Absolutely

Chapter 2

Jogging never failed to set me at ease. My mind drifted to the recent fight with Alice, but rather than a flash of anger numbing my senses, i was relaxed.

"You had no right rummaging through my things!" I had yelled at my aunt.

"I have every right to look through your things, especially with what i found!" she had shrieked, waving my pack of cigarettes, "What are you thinking?"

"That I can do whatever the hell pleases me! You're not my mother, Jeremy is not my father! Sorry that their death brought such an inconvenience on you!"

She had opened her mouth, but was too shocked to speak.

"Da-Damien," she finally said, "I'm not trying to be your mother,"


She had looked me straight in the eye, which was one of the good things about her, just not that instance.

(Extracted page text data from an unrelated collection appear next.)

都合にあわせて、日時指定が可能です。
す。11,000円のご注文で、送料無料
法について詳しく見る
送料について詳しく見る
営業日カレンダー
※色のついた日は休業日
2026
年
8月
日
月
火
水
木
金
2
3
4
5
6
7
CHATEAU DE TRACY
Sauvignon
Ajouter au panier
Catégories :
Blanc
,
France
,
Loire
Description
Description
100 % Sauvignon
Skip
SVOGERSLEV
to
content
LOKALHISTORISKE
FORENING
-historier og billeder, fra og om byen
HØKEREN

I looked down swiftly, in attempt to hide the moisture in my eyes, but her light-blue eyes caught everything.

According to Jeremy, those same light-blue eyes laid on my mum's face, as well as my own.

I looked down at my beat-up iPod, changing the song, and blasting the volume up. I was - if anything - happy that this neighborhood had a park.

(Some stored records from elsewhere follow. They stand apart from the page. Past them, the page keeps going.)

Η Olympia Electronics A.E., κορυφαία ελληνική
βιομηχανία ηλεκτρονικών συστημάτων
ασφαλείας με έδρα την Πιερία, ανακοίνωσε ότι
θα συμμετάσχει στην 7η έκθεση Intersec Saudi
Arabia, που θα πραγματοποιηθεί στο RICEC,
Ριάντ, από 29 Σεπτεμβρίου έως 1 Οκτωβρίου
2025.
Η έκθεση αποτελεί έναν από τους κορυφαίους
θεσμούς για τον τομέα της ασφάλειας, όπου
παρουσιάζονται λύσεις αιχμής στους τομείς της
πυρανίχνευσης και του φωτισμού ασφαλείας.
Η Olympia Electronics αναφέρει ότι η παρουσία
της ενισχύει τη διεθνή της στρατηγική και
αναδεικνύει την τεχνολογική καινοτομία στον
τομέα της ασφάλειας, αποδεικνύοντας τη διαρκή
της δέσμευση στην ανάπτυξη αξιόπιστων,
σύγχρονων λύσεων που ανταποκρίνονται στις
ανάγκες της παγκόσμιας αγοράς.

"Just like the one you used to run in England,"Alice had told me on the first day of my arrival.

The park was mostly empty. I could only see one pale, blurry figure in the distance. The rest of the area was being enjoyed by a few crows and the occasional pigeon.

I sighed. The grey clouds looked menacing, not that i would have gone back to Alice's. I felt a cold, wet drop of rain hit the side of my face. Then, faster and faster the drops came down. I ran to the only rain shelter in the park.

So, even in America the weather is crap, I told myself, joy.